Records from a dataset
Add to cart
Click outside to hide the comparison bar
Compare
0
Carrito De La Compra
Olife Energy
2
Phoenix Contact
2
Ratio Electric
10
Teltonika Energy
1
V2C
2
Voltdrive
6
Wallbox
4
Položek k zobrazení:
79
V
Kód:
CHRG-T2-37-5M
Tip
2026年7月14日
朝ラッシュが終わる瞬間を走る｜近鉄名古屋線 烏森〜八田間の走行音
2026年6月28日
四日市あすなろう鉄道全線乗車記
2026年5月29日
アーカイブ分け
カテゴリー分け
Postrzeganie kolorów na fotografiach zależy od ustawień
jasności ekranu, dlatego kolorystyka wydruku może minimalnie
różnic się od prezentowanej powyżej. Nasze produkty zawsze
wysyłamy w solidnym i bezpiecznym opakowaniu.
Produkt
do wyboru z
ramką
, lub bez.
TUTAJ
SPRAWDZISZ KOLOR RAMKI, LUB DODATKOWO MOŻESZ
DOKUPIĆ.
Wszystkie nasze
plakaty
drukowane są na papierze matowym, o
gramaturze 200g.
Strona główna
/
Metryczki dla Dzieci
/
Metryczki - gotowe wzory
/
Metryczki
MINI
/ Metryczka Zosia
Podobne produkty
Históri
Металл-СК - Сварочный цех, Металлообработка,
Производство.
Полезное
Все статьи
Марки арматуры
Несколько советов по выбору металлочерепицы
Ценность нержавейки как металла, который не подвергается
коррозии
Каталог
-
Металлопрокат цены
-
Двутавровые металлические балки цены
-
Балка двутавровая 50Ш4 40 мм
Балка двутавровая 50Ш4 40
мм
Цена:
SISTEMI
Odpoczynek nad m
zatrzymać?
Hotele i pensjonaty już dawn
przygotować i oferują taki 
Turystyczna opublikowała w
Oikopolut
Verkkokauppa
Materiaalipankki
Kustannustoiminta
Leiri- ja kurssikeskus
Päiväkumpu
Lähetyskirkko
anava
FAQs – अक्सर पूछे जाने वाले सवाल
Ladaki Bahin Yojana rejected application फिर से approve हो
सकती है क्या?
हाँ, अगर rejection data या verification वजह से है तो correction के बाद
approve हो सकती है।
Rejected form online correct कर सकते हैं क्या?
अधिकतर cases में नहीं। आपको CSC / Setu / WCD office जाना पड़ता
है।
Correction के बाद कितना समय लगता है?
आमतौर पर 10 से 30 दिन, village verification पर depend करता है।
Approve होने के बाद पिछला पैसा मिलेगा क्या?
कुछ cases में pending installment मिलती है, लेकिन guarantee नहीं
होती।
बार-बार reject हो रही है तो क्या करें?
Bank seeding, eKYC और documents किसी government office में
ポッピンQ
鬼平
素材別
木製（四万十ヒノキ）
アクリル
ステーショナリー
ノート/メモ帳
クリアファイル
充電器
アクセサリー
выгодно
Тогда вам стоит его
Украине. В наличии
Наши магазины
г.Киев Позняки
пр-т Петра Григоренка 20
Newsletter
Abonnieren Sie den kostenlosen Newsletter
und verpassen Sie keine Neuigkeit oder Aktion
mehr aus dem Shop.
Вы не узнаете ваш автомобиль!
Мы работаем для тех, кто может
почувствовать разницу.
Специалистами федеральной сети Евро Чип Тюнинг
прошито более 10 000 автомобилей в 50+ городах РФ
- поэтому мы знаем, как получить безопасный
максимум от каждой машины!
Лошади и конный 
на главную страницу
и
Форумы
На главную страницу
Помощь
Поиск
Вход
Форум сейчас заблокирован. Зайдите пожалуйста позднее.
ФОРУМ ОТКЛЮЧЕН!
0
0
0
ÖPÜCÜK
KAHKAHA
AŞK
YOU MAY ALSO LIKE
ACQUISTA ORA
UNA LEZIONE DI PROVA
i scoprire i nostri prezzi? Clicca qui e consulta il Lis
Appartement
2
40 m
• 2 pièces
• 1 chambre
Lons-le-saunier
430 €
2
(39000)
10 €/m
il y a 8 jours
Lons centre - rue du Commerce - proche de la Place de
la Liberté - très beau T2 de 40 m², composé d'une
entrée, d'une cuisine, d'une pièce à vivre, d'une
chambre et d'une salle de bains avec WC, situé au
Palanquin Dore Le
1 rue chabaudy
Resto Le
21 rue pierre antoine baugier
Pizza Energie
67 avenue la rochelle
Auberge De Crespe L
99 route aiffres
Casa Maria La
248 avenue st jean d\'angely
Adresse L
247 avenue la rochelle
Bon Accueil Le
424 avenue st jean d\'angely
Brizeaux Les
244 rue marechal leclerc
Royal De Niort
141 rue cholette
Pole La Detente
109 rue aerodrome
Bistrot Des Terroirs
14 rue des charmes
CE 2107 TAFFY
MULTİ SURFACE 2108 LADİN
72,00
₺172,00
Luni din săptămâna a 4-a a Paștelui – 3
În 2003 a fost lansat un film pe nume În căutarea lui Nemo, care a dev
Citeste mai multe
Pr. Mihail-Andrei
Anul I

### Task description
Recopy the entries above exactly, with every line included.

### Output of the task
Add to cart
Click outside to hide the comparison bar
Compare
0
Carrito De La Compra
Olife Energy
2
Phoenix Contact
2
Ratio Electric
10
Teltonika Energy
1
V2C
2
Voltdrive
6
Wallbox
4
Položek k zobrazení:
79
V
Kód:
CHRG-T2-37-5M
Tip
2026年7月14日
朝ラッシュが終わる瞬間を走る｜近鉄名古屋線 烏森〜八田間の走行音
2026年6月28日
四日市あすなろう鉄道全線乗車記
2026年5月29日
アーカイブ分け
カテゴリー分け
Postrzeganie kolorów na fotografiach zależy od ustawień
jasności ekranu, dlatego kolorystyka wydruku może minimalnie
różnic się od prezentowanej powyżej. Nasze produkty zawsze
wysyłamy w solidnym i bezpiecznym opakowaniu.
Produkt
do wyboru z
ramką
, lub bez.
TUTAJ
SPRAWDZISZ KOLOR RAMKI, LUB DODATKOWO MOŻESZ
DOKUPIĆ.
Wszystkie nasze
plakaty
drukowane są na papierze matowym, o
gramaturze 200g.
Strona główna
/
Metryczki dla Dzieci
/
Metryczki - gotowe wzory
/
Metryczki
MINI
/ Metryczka Zosia
Podobne produkty
Históri
Металл-СК - Сварочный цех, Металлообработка,
Производство.
Полезное
Все статьи
Марки арматуры
Несколько советов по выбору металлочерепицы
Ценность нержавейки как металла, который не подвергается
коррозии
Каталог
-
Металлопрокат цены
-
Двутавровые металлические балки цены
-
Балка двутавровая 50Ш4 40 мм
Балка двутавровая 50Ш4 40
мм
Цена:
SISTEMI
Odpoczynek nad m
zatrzymać?
Hotele i pensjonaty już dawn
przygotować i oferują taki 
Turystyczna opublikowała w
Oikopolut
Verkkokauppa
Materiaalipankki
Kustannustoiminta
Leiri- ja kurssikeskus
Päiväkumpu
Lähetyskirkko
anava
FAQs – अक्सर पूछे जाने वाले सवाल
Ladaki Bahin Yojana rejected application फिर से approve हो
सकती है क्या?
हाँ, अगर rejection data या verification वजह से है तो correction के बाद
approve हो सकती है।
Rejected form online correct कर सकते हैं क्या?
अधिकतर cases में नहीं। आपको CSC / Setu / WCD office जाना पड़ता
है।
Correction के बाद कितना समय लगता है?
आमतौर पर 10 से 30 दिन, village verification पर depend करता है।
Approve होने के बाद पिछला पैसा मिलेगा क्या?
कुछ cases में pending installment मिलती है, लेकिन guarantee नहीं
होती।
बार-बार reject हो रही है तो क्या करें?
Bank seeding, eKYC और documents किसी government office में
ポッピンQ
鬼平
素材別
木製（四万十ヒノキ）
アクリル
ステーショナリー
ノート/メモ帳
クリアファイル
充電器
アクセサリー
выгодно
Тогда вам стоит его
Украине. В наличии
Наши магазины
г.Киев Позняки
пр-т Петра Григоренка 20
Newsletter
Abonnieren Sie den kostenlosen Newsletter
und verpassen Sie keine Neuigkeit oder Aktion
mehr aus dem Shop.
Вы не узнаете ваш автомобиль!
Мы работаем для тех, кто может
почувствовать разницу.
Специалистами федеральной сети Евро Чип Тюнинг
прошито более 10 000 автомобилей в 50+ городах РФ
- поэтому мы знаем, как получить безопасный
максимум от каждой машины!
Лошади и конный 
на главную страницу
и
Форумы
На главную страницу
Помощь
Поиск
Вход
Форум сейчас заблокирован. Зайдите пожалуйста позднее.
ФОРУМ ОТКЛЮЧЕН!
0
0
0
ÖPÜCÜK
KAHKAHA
AŞK
YOU MAY ALSO LIKE
ACQUISTA ORA
UNA LEZIONE DI PROVA
i scoprire i nostri prezzi? Clicca qui e consulta il Lis
Appartement
2
40 m
• 2 pièces
• 1 chambre
Lons-le-saunier
430 €
2
(39000)
10 €/m
il y a 8 jours
Lons centre - rue du Commerce - proche de la Place de
la Liberté - très beau T2 de 40 m², composé d'une
entrée, d'une cuisine, d'une pièce à vivre, d'une
chambre et d'une salle de bains avec WC, situé au
Palanquin Dore Le
1 rue chabaudy
Resto Le
21 rue pierre antoine baugier
Pizza Energie
67 avenue la rochelle
Auberge De Crespe L
99 route aiffres
Casa Maria La
248 avenue st jean d\'angely
Adresse L
247 avenue la rochelle
Bon Accueil Le
424 avenue st jean d\'angely
Brizeaux Les
244 rue marechal leclerc
Royal De Niort
141 rue cholette
Pole La Detente
109 rue aerodrome
Bistrot Des Terroirs
14 rue des charmes
CE 2107 TAFFY
MULTİ SURFACE 2108 LADİN
72,00
₺172,00
Luni din săptămâna a 4-a a Paștelui – 3
În 2003 a fost lansat un film pe nume În căutarea lui Nemo, care a dev
Citeste mai multe
Pr. Mihail-Andrei
Anul I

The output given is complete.